Safiyeddin’in “çok fazla otoriteye” sahip olduğunu ve bunun da onu en güçlü aday yaptığını ileri sürüyor.
İsrail ile Hizbullah ortasında 2006’da yaşanan son savaştan bu yana kamuoyunun karşısına nadiren çıkan Hasan Nasrallah’ın bilakis Safiyeddin, pek çok siyasî ve dinî aktiflikte partinin yüzü olarak yer alıyor ve son devirde İsrail tarafından öldürülen parti kumandanlarının cenazelerinde yaptığı ateşli konuşmalarla dikkat çekiyor.
* Hamas’ın 7 Ekim’de İsrail’e düzenlediği baskınla ateşlenen fitil, İsrail’in misilleme olarak Gazze Şeridi’nde askeri-sivil amaç ayırmayan şiddetli işgaliyle büyümeye devam ediyor.
* 19 Mayıs’ta İran Cumhurbaşkanı İbrahim Reisi, Dışişleri Bakanı Hüseyin Emirabdullahiyan’ın da ortalarında bulunduğu bir heyeti taşıyan helikopter berbat hava şartları sebebiyle düştü. Kazada kurtulan olmadı.
* 5 Temmuz’da İran’da yapılan cumhurbaşkanı seçiminin ikinci çeşidinde reformcu aday Mesud Pezeşkiyan, muhafazakâr rakibi Said Celili’yi geride bırakarak cumhurbaşkanı seçildi.

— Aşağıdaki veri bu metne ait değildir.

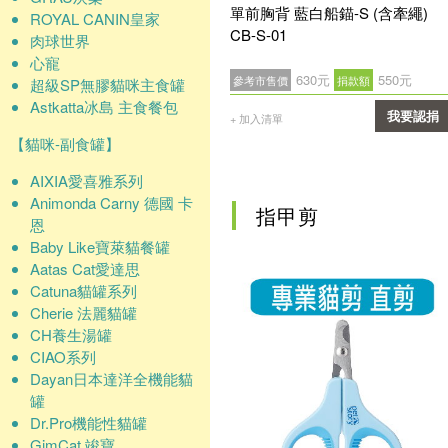
單前胸背 藍白船錨-S (含牽繩)
ROYAL CANIN皇家
CB-S-01
肉球世界
心寵
630元
550元
參考市售價
捐款額
超級SP無膠貓咪主食罐
Astkatta冰島 主食餐包
我要認捐
+ 加入清單
【貓咪-副食罐】
確認
AIXIA愛喜雅系列
Animonda Carny 德國 卡
指甲剪
恩
Baby Like寶萊貓餐罐
Aatas Cat愛達思
Catuna貓罐系列
Cherie 法麗貓罐
CH養生湯罐
CIAO系列
Dayan日本達洋全機能貓
罐
Dr.Pro機能性貓罐
GimCat 竣寶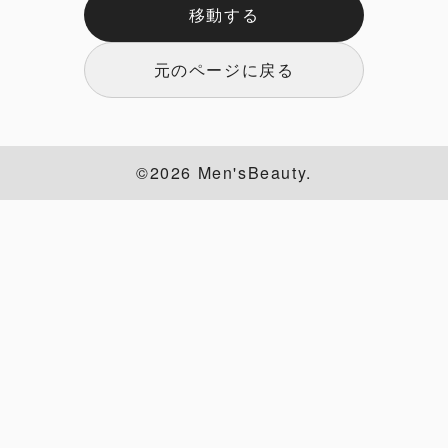
移動する
元のページに戻る
©2026 Men'sBeauty.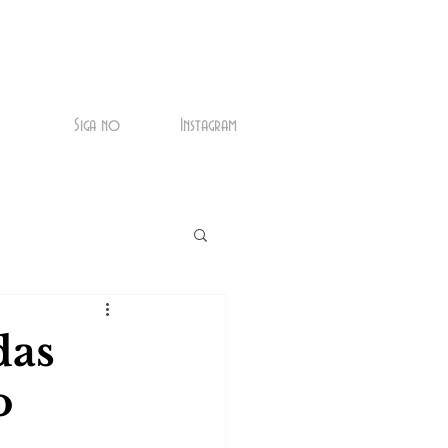
Siga no
Instagram
das
o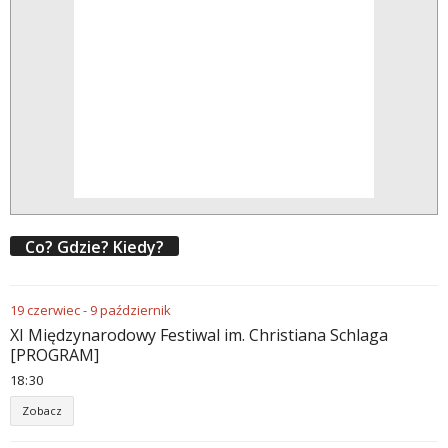
Co? Gdzie? Kiedy?
19
czerwiec
-
9
październik
XI Międzynarodowy Festiwal im. Christiana Schlaga
[PROGRAM]
18
30
Zobacz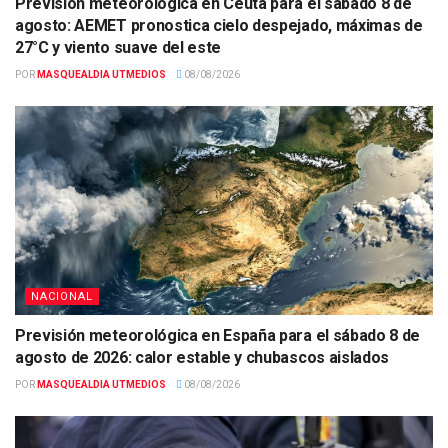
Previsión meteorológica en Ceuta para el sábado 8 de
agosto: AEMET pronostica cielo despejado, máximas de
27°C y viento suave del este
POR
MASQUEALDIA UTMEDIOS
08/08/2026
NACIONAL
Previsión meteorológica en España para el sábado 8 de
agosto de 2026: calor estable y chubascos aislados
POR
MASQUEALDIA UTMEDIOS
08/08/2026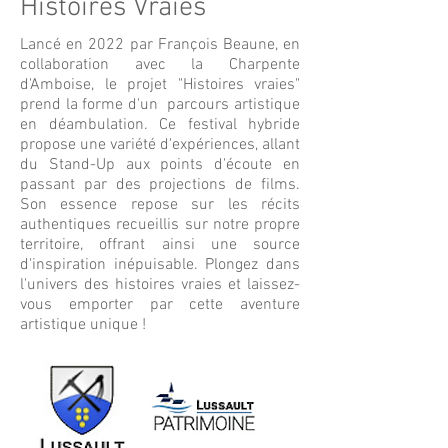
Histoires Vraies
Lancé en 2022 par François Beaune, en
collaboration avec la Charpente
d'Amboise, le projet "Histoires vraies"
prend la forme d'un parcours artistique
en déambulation. Ce festival hybride
propose une variété d'expériences, allant
du Stand-Up aux points d'écoute en
passant par des projections de films.
Son essence repose sur les récits
authentiques recueillis sur notre propre
territoire, offrant ainsi une source
d'inspiration inépuisable. Plongez dans
l'univers des histoires vraies et laissez-
vous emporter par cette aventure
artistique unique !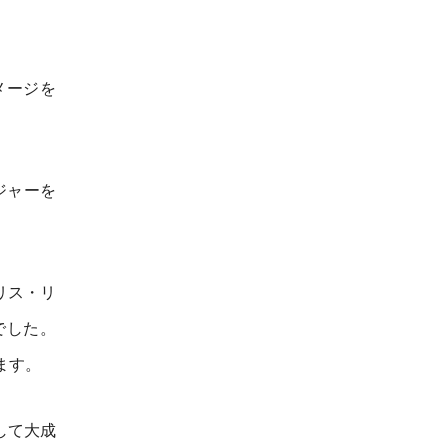
メージを
ジャーを
リス・リ
でした。
ます。
して大成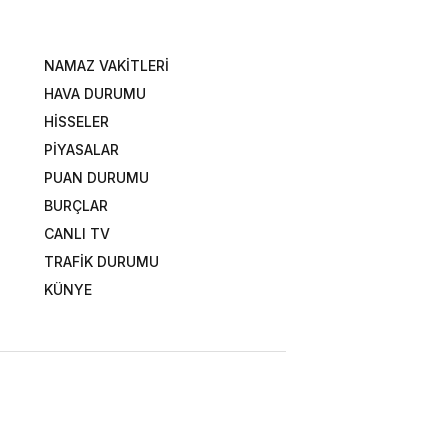
NAMAZ VAKİTLERİ
HAVA DURUMU
HİSSELER
PİYASALAR
PUAN DURUMU
BURÇLAR
CANLI TV
TRAFİK DURUMU
KÜNYE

* 30 Temmuz’da Lübnan Hizbullah’ı Lideri Hasan Nasrallah’ın sağ kolu, askeri işlerden sorumlu kıdemli danışmanı Fuad Şükür, Beyrut’ta düzenlenen bir taarruz sonucu öldürüldü.
* 31 Temmuz’da İran cumhurbaşkanı Mesud Pezeşkiyan’ın misyona başlama törenine katılan Hamas lideri İsmail Haniye, Tahran’da konuk edildiği konutunda uğradığı suikast sonucu öldürüldü.
* Hizbullah’ta Fuad Şükür’ün akabinde onun yerine atanan, kümenin iki numaralı ismi olarak gösterilen İbrahim Akil, 20 Eylül’de Beyrut’ta öldürüldü.
* 17 Eylül’de Lübnan’da Hizbullah mensubu binlerce kişinin davet aygıtları eş vakitli olarak patladı, 40’a yakın kişi öldü, 3 bin kişi yaralandı. Hafta başından itibaren ise İsrail, Lübnan’a ağır hava akınları başlattı.
* 27 Eylül’de İsrail Şii kümenin Beyrut’un güneyindeki Dahiye bölgesinde yer altında bulunan merkezi karargâhını amaç aldı. Saldırıda Hizbullah lideri Hasan Nasrallah ve Güney Cephesi Kumandanı Ali Karaki öldürüldü.